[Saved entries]
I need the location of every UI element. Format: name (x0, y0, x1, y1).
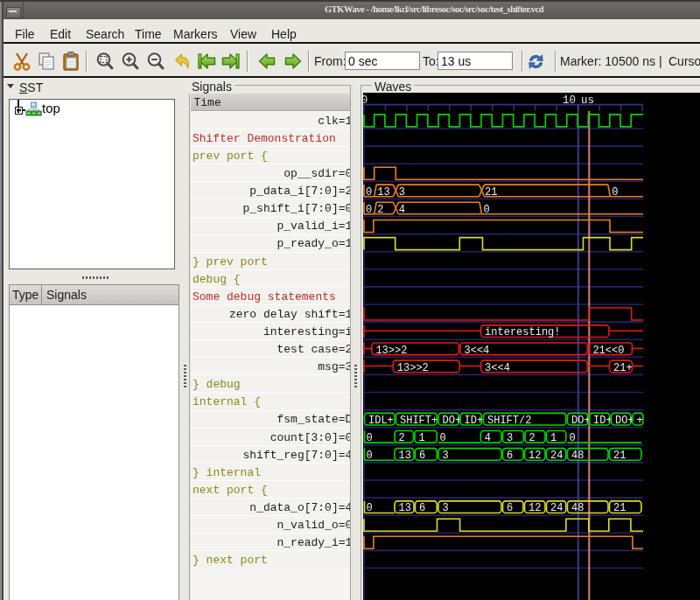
svg-text:13>>2: 13>>2 (396, 362, 428, 374)
svg-text:12: 12 (528, 450, 541, 462)
svg-text:0: 0 (363, 94, 368, 107)
svg-text:0: 0 (439, 432, 445, 444)
svg-text:21<<0: 21<<0 (592, 345, 624, 357)
svg-text:+: + (636, 415, 642, 427)
svg-text:3: 3 (442, 502, 448, 514)
svg-text:0: 0 (366, 204, 372, 216)
svg-text:1: 1 (418, 432, 424, 444)
svg-text:21+: 21+ (613, 362, 633, 374)
svg-text:0: 0 (612, 186, 618, 199)
svg-text:SHIFT+: SHIFT+ (400, 415, 438, 427)
svg-text:3: 3 (398, 186, 404, 199)
svg-text:48: 48 (571, 450, 584, 462)
svg-text:3<<4: 3<<4 (485, 362, 510, 374)
svg-text:DO+: DO+ (571, 415, 591, 427)
svg-text:0: 0 (366, 432, 372, 444)
svg-text:21: 21 (613, 502, 626, 514)
svg-text:12: 12 (528, 502, 541, 514)
svg-text:6: 6 (419, 450, 425, 462)
svg-text:ID+: ID+ (464, 415, 483, 427)
svg-text:4: 4 (398, 204, 404, 216)
svg-text:DO+: DO+ (442, 415, 461, 427)
svg-text:2: 2 (377, 204, 383, 216)
svg-text:13: 13 (377, 186, 389, 199)
svg-text:6: 6 (507, 450, 513, 462)
svg-text:IDL+: IDL+ (368, 415, 394, 427)
svg-text:3<<4: 3<<4 (464, 345, 489, 357)
svg-text:4: 4 (484, 432, 490, 444)
svg-text:13: 13 (398, 450, 410, 462)
svg-text:0: 0 (366, 502, 372, 514)
svg-text:1: 1 (550, 432, 556, 444)
svg-text:13: 13 (398, 502, 410, 514)
svg-text:0: 0 (366, 186, 372, 199)
svg-text:SHIFT/2: SHIFT/2 (487, 415, 531, 427)
svg-text:21: 21 (485, 186, 497, 199)
svg-text:13>>2: 13>>2 (375, 345, 407, 357)
svg-text:2: 2 (398, 432, 404, 444)
svg-text:6: 6 (507, 502, 513, 514)
svg-text:0: 0 (366, 450, 372, 462)
svg-text:21: 21 (613, 450, 626, 462)
svg-text:10: 10 (562, 94, 575, 107)
svg-text:2: 2 (528, 432, 535, 444)
svg-text:3: 3 (507, 432, 513, 444)
svg-text:24: 24 (550, 502, 563, 514)
svg-text:48: 48 (571, 502, 584, 514)
svg-text:ID+: ID+ (593, 415, 612, 427)
svg-text:0: 0 (483, 204, 489, 216)
svg-text:DO+: DO+ (615, 415, 634, 427)
svg-text:6: 6 (419, 502, 425, 514)
svg-text:3: 3 (442, 450, 448, 462)
svg-text:interesting!: interesting! (485, 326, 560, 338)
svg-text:us: us (581, 94, 594, 107)
svg-text:24: 24 (550, 450, 563, 462)
svg-text:0: 0 (569, 432, 575, 444)
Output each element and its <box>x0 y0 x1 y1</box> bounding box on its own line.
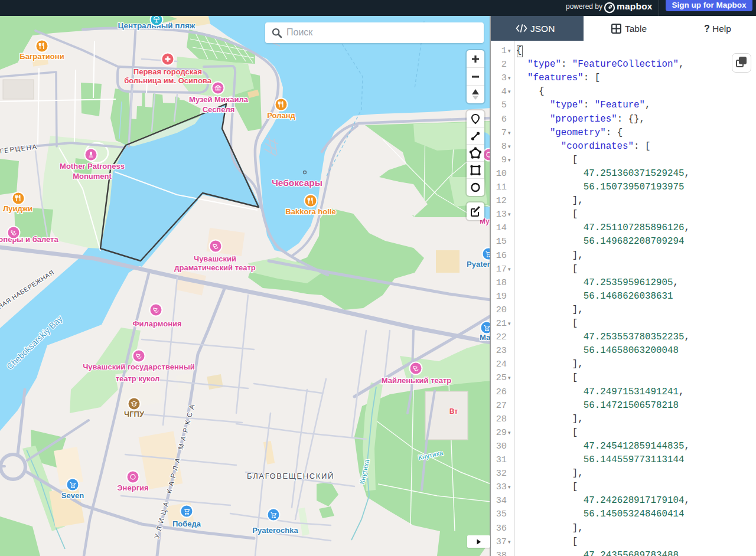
svg-text:Mother Patroness: Mother Patroness <box>60 162 125 171</box>
svg-text:Музей Михаила: Музей Михаила <box>189 95 249 104</box>
svg-text:Майленький театр: Майленький театр <box>382 376 452 385</box>
svg-text:Чувашский государственный: Чувашский государственный <box>83 362 195 371</box>
svg-text:Победа: Победа <box>172 519 201 528</box>
svg-text:Вт: Вт <box>449 407 458 416</box>
svg-text:Луиджи: Луиджи <box>3 204 32 213</box>
svg-text:Monument: Monument <box>73 172 112 181</box>
svg-text:ЧГПУ: ЧГПУ <box>124 410 145 418</box>
svg-text:Роланд: Роланд <box>267 111 295 120</box>
svg-text:Сеспеля: Сеспеля <box>203 105 235 114</box>
svg-text:драматический театр: драматический театр <box>174 263 256 272</box>
svg-text:Чувашский: Чувашский <box>194 254 236 263</box>
svg-text:Энергия: Энергия <box>117 483 148 492</box>
svg-text:Магазин: Магазин <box>480 333 491 342</box>
svg-text:Bakkora holle: Bakkora holle <box>285 207 335 216</box>
svg-text:Филармония: Филармония <box>132 319 181 328</box>
svg-text:Чебоксары: Чебоксары <box>272 178 322 188</box>
svg-text:Первая городская: Первая городская <box>133 67 202 76</box>
svg-text:Pyaterochka: Pyaterochka <box>467 260 491 269</box>
svg-text:Багратиони: Багратиони <box>19 52 64 61</box>
svg-text:Pyaterochka: Pyaterochka <box>252 526 298 535</box>
svg-text:БЛАГОВЕЩЕНСКИЙ: БЛАГОВЕЩЕНСКИЙ <box>247 472 334 480</box>
svg-text:Seven: Seven <box>61 491 84 500</box>
svg-text:больница им. Осипова: больница им. Осипова <box>124 76 212 85</box>
svg-text:театр кукол: театр кукол <box>116 374 160 383</box>
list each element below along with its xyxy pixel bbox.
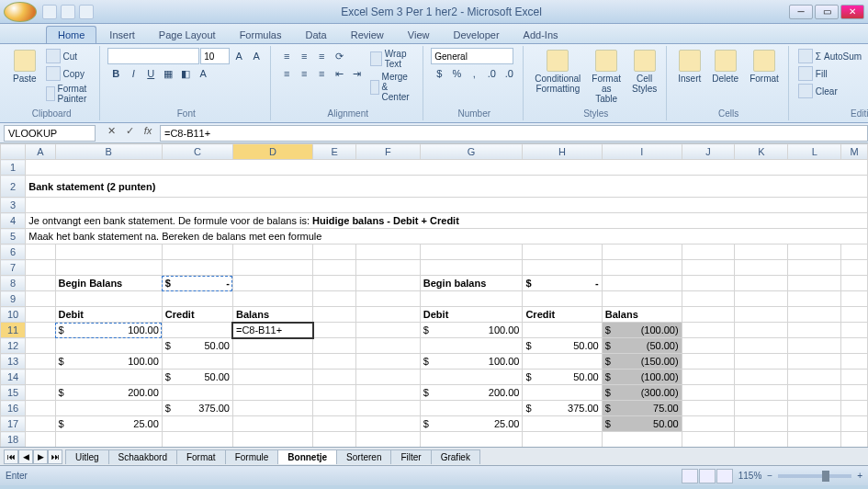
cell[interactable] bbox=[26, 198, 868, 213]
tab-page-layout[interactable]: Page Layout bbox=[148, 27, 227, 43]
grow-font-icon[interactable]: A bbox=[231, 48, 247, 64]
comma-icon[interactable]: , bbox=[466, 65, 482, 82]
sheet-tab[interactable]: Format bbox=[176, 449, 226, 464]
tab-home[interactable]: Home bbox=[46, 26, 96, 43]
indent-inc-icon[interactable]: ⇥ bbox=[348, 65, 365, 82]
sheet-nav-last-icon[interactable]: ⏭ bbox=[48, 449, 62, 464]
cut-button[interactable]: Cut bbox=[44, 48, 95, 64]
cell-B10[interactable]: Debit bbox=[55, 307, 162, 323]
cell-C12[interactable]: $50.00 bbox=[162, 338, 232, 354]
qat-redo-icon[interactable] bbox=[79, 5, 94, 19]
cell-D11-editing[interactable]: =C8-B11+ bbox=[232, 323, 312, 338]
align-left-icon[interactable]: ≡ bbox=[278, 65, 295, 82]
bold-button[interactable]: B bbox=[107, 65, 124, 82]
col-header-G[interactable]: G bbox=[420, 144, 523, 160]
cell-A2[interactable]: Bank statement (2 punten) bbox=[26, 176, 868, 198]
col-header-A[interactable]: A bbox=[26, 144, 55, 160]
sheet-tab[interactable]: Schaakbord bbox=[108, 449, 177, 464]
sheet-nav-prev-icon[interactable]: ◀ bbox=[18, 449, 33, 464]
col-header-C[interactable]: C bbox=[162, 144, 232, 160]
row-header[interactable]: 12 bbox=[1, 338, 26, 354]
cell-C8[interactable]: $- bbox=[162, 276, 232, 291]
cell-H14[interactable]: $50.00 bbox=[523, 370, 602, 385]
sheet-tab[interactable]: Formule bbox=[225, 449, 279, 464]
cell-B13[interactable]: $100.00 bbox=[55, 354, 162, 370]
minimize-button[interactable]: ─ bbox=[789, 5, 813, 19]
view-normal-icon[interactable] bbox=[682, 469, 698, 483]
cell-A5[interactable]: Maak het bank statement na. Bereken de b… bbox=[26, 229, 868, 244]
cell[interactable] bbox=[26, 160, 868, 176]
row-header[interactable]: 9 bbox=[1, 291, 26, 307]
autosum-button[interactable]: Σ AutoSum bbox=[796, 48, 863, 64]
cell-I12[interactable]: $(50.00) bbox=[602, 338, 682, 354]
row-header[interactable]: 16 bbox=[1, 401, 26, 416]
format-painter-button[interactable]: Format Painter bbox=[44, 83, 95, 105]
border-button[interactable]: ▦ bbox=[160, 65, 176, 82]
cell-H8[interactable]: $- bbox=[523, 276, 602, 291]
formula-input[interactable] bbox=[160, 125, 868, 142]
conditional-formatting-button[interactable]: Conditional Formatting bbox=[531, 48, 584, 96]
sheet-tab[interactable]: Sorteren bbox=[336, 449, 391, 464]
view-page-layout-icon[interactable] bbox=[699, 469, 716, 483]
cell-I15[interactable]: $(300.00) bbox=[602, 385, 682, 401]
tab-review[interactable]: Review bbox=[340, 27, 395, 43]
cell-H16[interactable]: $375.00 bbox=[523, 401, 602, 416]
format-as-table-button[interactable]: Format as Table bbox=[588, 48, 625, 106]
cell-G17[interactable]: $25.00 bbox=[420, 416, 523, 432]
decrease-decimal-icon[interactable]: .0 bbox=[501, 65, 517, 82]
row-header[interactable]: 7 bbox=[1, 260, 26, 276]
col-header-B[interactable]: B bbox=[55, 144, 162, 160]
cell-G11[interactable]: $100.00 bbox=[420, 323, 523, 338]
sheet-nav-first-icon[interactable]: ⏮ bbox=[4, 449, 18, 464]
cell-B15[interactable]: $200.00 bbox=[55, 385, 162, 401]
zoom-in-button[interactable]: + bbox=[857, 471, 862, 481]
cell-styles-button[interactable]: Cell Styles bbox=[628, 48, 660, 96]
cell-B17[interactable]: $25.00 bbox=[55, 416, 162, 432]
sheet-tab-active[interactable]: Bonnetje bbox=[277, 449, 337, 464]
italic-button[interactable]: I bbox=[125, 65, 141, 82]
tab-formulas[interactable]: Formulas bbox=[229, 27, 293, 43]
align-middle-icon[interactable]: ≡ bbox=[296, 48, 312, 64]
row-header[interactable]: 15 bbox=[1, 385, 26, 401]
cell-H10[interactable]: Credit bbox=[523, 307, 602, 323]
col-header-H[interactable]: H bbox=[523, 144, 602, 160]
qat-save-icon[interactable] bbox=[42, 5, 57, 19]
row-header[interactable]: 3 bbox=[1, 198, 26, 213]
sheet-tab[interactable]: Uitleg bbox=[65, 449, 109, 464]
cell-I14[interactable]: $(100.00) bbox=[602, 370, 682, 385]
font-color-button[interactable]: A bbox=[195, 65, 211, 82]
cell-G15[interactable]: $200.00 bbox=[420, 385, 523, 401]
align-top-icon[interactable]: ≡ bbox=[278, 48, 295, 64]
row-header[interactable]: 13 bbox=[1, 354, 26, 370]
cell-I16[interactable]: $75.00 bbox=[602, 401, 682, 416]
sheet-tab[interactable]: Grafiek bbox=[431, 449, 480, 464]
cell-G13[interactable]: $100.00 bbox=[420, 354, 523, 370]
row-header[interactable]: 10 bbox=[1, 307, 26, 323]
insert-cells-button[interactable]: Insert bbox=[674, 48, 705, 85]
currency-icon[interactable]: $ bbox=[431, 65, 447, 82]
name-box[interactable] bbox=[4, 125, 96, 142]
underline-button[interactable]: U bbox=[142, 65, 159, 82]
fill-button[interactable]: Fill bbox=[796, 65, 863, 82]
percent-icon[interactable]: % bbox=[448, 65, 465, 82]
col-header-L[interactable]: L bbox=[788, 144, 841, 160]
tab-data[interactable]: Data bbox=[294, 27, 337, 43]
cell-H12[interactable]: $50.00 bbox=[523, 338, 602, 354]
col-header-D[interactable]: D bbox=[232, 144, 312, 160]
clear-button[interactable]: Clear bbox=[796, 83, 863, 99]
row-header[interactable]: 14 bbox=[1, 370, 26, 385]
number-format-select[interactable] bbox=[431, 48, 513, 64]
fill-color-button[interactable]: ◧ bbox=[177, 65, 194, 82]
increase-decimal-icon[interactable]: .0 bbox=[483, 65, 500, 82]
cell-C14[interactable]: $50.00 bbox=[162, 370, 232, 385]
align-bottom-icon[interactable]: ≡ bbox=[313, 48, 330, 64]
tab-developer[interactable]: Developer bbox=[442, 27, 510, 43]
col-header-I[interactable]: I bbox=[602, 144, 682, 160]
col-header-J[interactable]: J bbox=[682, 144, 735, 160]
cell-I13[interactable]: $(150.00) bbox=[602, 354, 682, 370]
cell-G10[interactable]: Debit bbox=[420, 307, 523, 323]
maximize-button[interactable]: ▭ bbox=[815, 5, 839, 19]
col-header-F[interactable]: F bbox=[356, 144, 421, 160]
row-header[interactable]: 8 bbox=[1, 276, 26, 291]
sheet-nav-next-icon[interactable]: ▶ bbox=[33, 449, 48, 464]
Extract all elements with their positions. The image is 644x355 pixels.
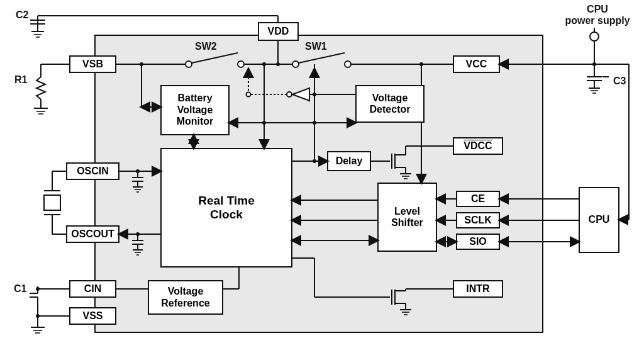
block-diagram: VDD VSB VCC VDCC CE SCLK SIO INTR OSCIN … xyxy=(0,0,644,355)
pin-oscout: OSCOUT xyxy=(66,225,119,243)
block-level-shifter: Level Shifter xyxy=(377,183,437,252)
label-sw1: SW1 xyxy=(305,41,327,52)
label-sw2: SW2 xyxy=(195,41,217,52)
svg-point-116 xyxy=(36,287,40,291)
svg-rect-114 xyxy=(44,195,60,210)
pin-vcc: VCC xyxy=(453,55,500,73)
label-c1: C1 xyxy=(14,283,26,295)
label-cpu-power-supply: CPU power supply xyxy=(560,4,635,26)
pin-vss: VSS xyxy=(69,307,116,325)
block-cpu: CPU xyxy=(579,187,619,253)
pin-intr: INTR xyxy=(453,280,503,298)
pin-oscin: OSCIN xyxy=(66,162,119,180)
svg-point-69 xyxy=(592,62,596,66)
label-r1: R1 xyxy=(14,74,27,86)
pin-sclk: SCLK xyxy=(456,212,500,228)
label-c3: C3 xyxy=(613,76,626,87)
pin-vsb: VSB xyxy=(69,55,116,73)
pin-ce: CE xyxy=(456,191,500,207)
block-rtc: Real Time Clock xyxy=(160,148,292,268)
block-delay: Delay xyxy=(327,151,371,171)
pin-vdd: VDD xyxy=(258,22,299,41)
pin-vdcc-label: VDCC xyxy=(464,140,492,152)
block-voltage-detector: Voltage Detector xyxy=(355,85,425,123)
pin-sio: SIO xyxy=(456,234,500,250)
block-voltage-reference: Voltage Reference xyxy=(148,280,223,315)
svg-point-121 xyxy=(36,314,40,318)
pin-cin: CIN xyxy=(69,280,116,298)
pin-vdcc: VDCC xyxy=(453,137,503,155)
block-battery-voltage-monitor: Battery Voltage Monitor xyxy=(160,85,230,135)
svg-point-71 xyxy=(590,32,599,41)
label-c2: C2 xyxy=(16,9,28,21)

*WORK ITEM:*
From the records, copy out each line that includes the string "font".

*SOLUTION TO THIS PROBLEM:*
grow-font-icon[interactable]: A bbox=[231, 48, 247, 64]
font-color-button[interactable]: A bbox=[195, 65, 211, 82]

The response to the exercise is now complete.